Deep in the heart of the North-East last August, a new four-track EP was brought to life at the Ginger Music Company, out of the fevered mind of Chris Minnis, the sole console of Sagan Megadrive. Though live, you might see him working his nimble fingers around an acoustic guitar with a Casio keyboard in tow, on record he is fully fledged with special guests filling a spectrum of sound.
LIDO kicks off with The Quest For Coal. Minnis’ progressive tendencies are instantly laid bare with an 11/8 bluesy electric guitar riff. We are then swiftly taken to a complimentary section replete with bouncing brass. Theme and variations continue, until a spookiness is toyed with later in the track; synth wobbles over stabbing chords. Finally, a euphoric lydian lead line transports our journey back into the light and the main theme. It certainly feels like we have got closer to the coal by the end. This track also has a video full of eclectic and amusing imagery (including laughing masks and a dragon) all montaged and crudely edited together. Seek it out - It compliments the vision well.
Next up, with an opening fanfare, is a musical response to a Doom Cheat “…to Dissemble and Smoke Berserk Pack Pts 1- 3.” This instrumental chops dramatically between feels and beats. If Queen influences were not suspected previously, halfway through this track we are treated to a harmonised distorted exposition in the identifiably May-school of guitar playing.
Following on, bursting ahead of the music (with a glorious North-East accent,) is the lead vocal of the only sung song on the EP. Faces, in the Crowd jigs along with a glistening strummed acoustic guitar, supported by warm, and at times Gospel-style, backing vocals from Fiona Tobin. The dominant seventh chords rattle around until a swung bass groove takes the reigns, and steals the track away into strange synthesised sounds.
The EP concludes with the title track, and it is the most monstrous of the collection; with cacophonic instrumental harmonies and hyperactive drum patterns. It appears that Minnis’ outdoor swimming area is overpopulated with riotous attendees! As this EP concludes we are left with so much energy transferred to our ears from crashing white horses.

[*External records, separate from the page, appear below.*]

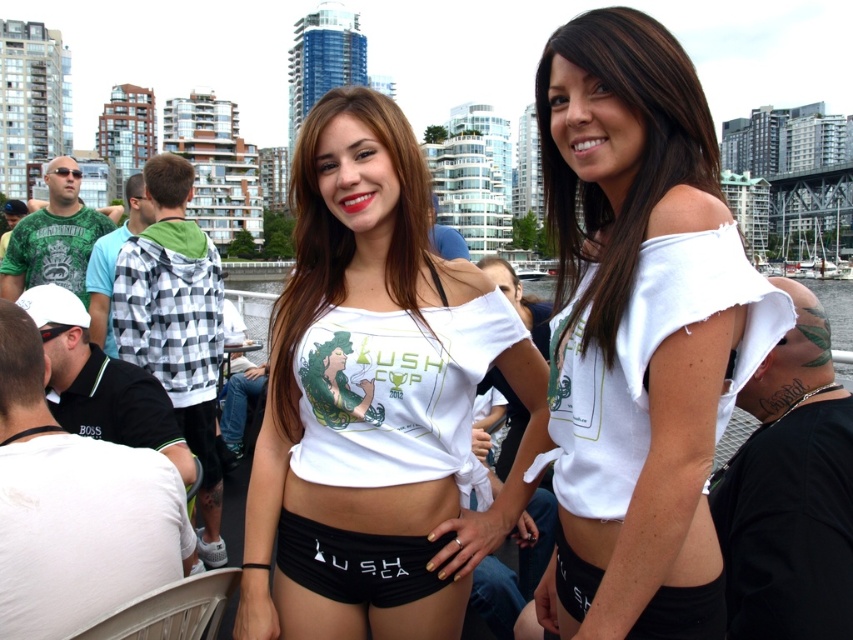 You are at the event and want to find the black matte shorts at center. Which direction should you look relative to the white frayed shirt at center?

The black matte shorts at center is to the left of the white frayed shirt at center.

You are a photographer at the event and want to capture a photo of the two women. Since the white matte bikini top at center and black matte shorts at center are both in focus, can you tell me which one is positioned higher in the image?

The white matte bikini top at center is above the black matte shorts at center, so it is positioned higher in the image.

You are a photographer trying to capture a candid shot of the two central figures wearing the white frayed shirt at center and the black matte shorts at center. Since the camera has a limited focus area, you need to know which clothing item is wider to ensure proper framing. Which one is wider?

The white frayed shirt at center is wider than the black matte shorts at center, so you should frame the shot to accommodate the shirt first. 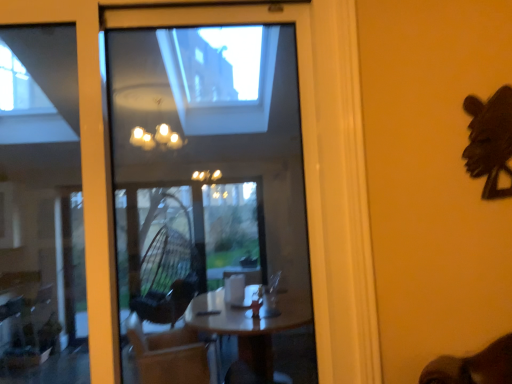 Locate an element on the screen. The image size is (512, 384). black matte mask at upper right is located at coordinates (490, 140).

The image size is (512, 384). What do you see at coordinates (490, 140) in the screenshot?
I see `black matte mask at upper right` at bounding box center [490, 140].

The width and height of the screenshot is (512, 384). Describe the element at coordinates (92, 161) in the screenshot. I see `transparent glass window at center` at that location.

Measure the distance between point (86, 77) and camera.

5.60 feet.

Locate an element on the screen. This screenshot has height=384, width=512. transparent glass window at center is located at coordinates (92, 161).

Measure the distance between transparent glass window at center and camera.

transparent glass window at center and camera are 1.54 meters apart.

At what (x,y) coordinates should I click in order to perform the action: click on black matte mask at upper right. Please return your answer as a coordinate pair (x, y). Looking at the image, I should click on (490, 140).

Considering the positions of objects transparent glass window at center and black matte mask at upper right in the image provided, who is more to the left, transparent glass window at center or black matte mask at upper right?

Positioned to the left is transparent glass window at center.

Is transparent glass window at center in front of black matte mask at upper right?

That is True.

Is point (96, 224) closer or farther from the camera than point (503, 106)?

Point (96, 224) is closer to the camera than point (503, 106).

From the image's perspective, between transparent glass window at center and black matte mask at upper right, which one is located above?

From the image's view, black matte mask at upper right is above.

From a real-world perspective, is transparent glass window at center physically above black matte mask at upper right?

No, from a real-world perspective, transparent glass window at center is not on top of black matte mask at upper right.

Considering the relative sizes of transparent glass window at center and black matte mask at upper right in the image provided, is transparent glass window at center wider than black matte mask at upper right?

Yes.

Which of these two, transparent glass window at center or black matte mask at upper right, stands shorter?

With less height is black matte mask at upper right.

Which of these two, transparent glass window at center or black matte mask at upper right, is bigger?

Bigger between the two is transparent glass window at center.

In the scene shown: Could black matte mask at upper right be considered to be inside transparent glass window at center?

Actually, black matte mask at upper right is outside transparent glass window at center.

Can you see transparent glass window at center touching black matte mask at upper right?

No, transparent glass window at center is not next to black matte mask at upper right.

Is transparent glass window at center oriented away from black matte mask at upper right?

transparent glass window at center is not turned away from black matte mask at upper right.

Consider the image. What's the angular difference between transparent glass window at center and black matte mask at upper right's facing directions?

The angular difference between transparent glass window at center and black matte mask at upper right is 0.0759 degrees.

The height and width of the screenshot is (384, 512). Identify the location of window in front of the black matte mask at upper right. (92, 161).

Considering the positions of objects black matte mask at upper right and transparent glass window at center in the image provided, who is more to the right, black matte mask at upper right or transparent glass window at center?

black matte mask at upper right.

Which object is further away from the camera, black matte mask at upper right or transparent glass window at center?

Positioned behind is black matte mask at upper right.

Does point (469, 140) come behind point (81, 38)?

Yes, it is behind point (81, 38).

From the image's perspective, which is below, black matte mask at upper right or transparent glass window at center?

transparent glass window at center.

From a real-world perspective, which object stands above the other?

In real-world perspective, black matte mask at upper right is above.

Does black matte mask at upper right have a lesser width compared to transparent glass window at center?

Each track sits between three and just-over five minutes in length (the EP itself just seventeen minutes) but with the flurry of ideas in each, each orchestrated part mixed crisply, you feel like you have ventured far, and heard many audio wonders.
Like visiting a theme park, LIDO will thrill you in the way it whisks you around, but will also draw a wry smile from your mouth as you catch a moment to observe some of its colourful aesthetic choices and references. It is bustling with fun, and Minnis does not ever let his perfectionism trick him into taking himself too seriously, and the compositions are freer for that.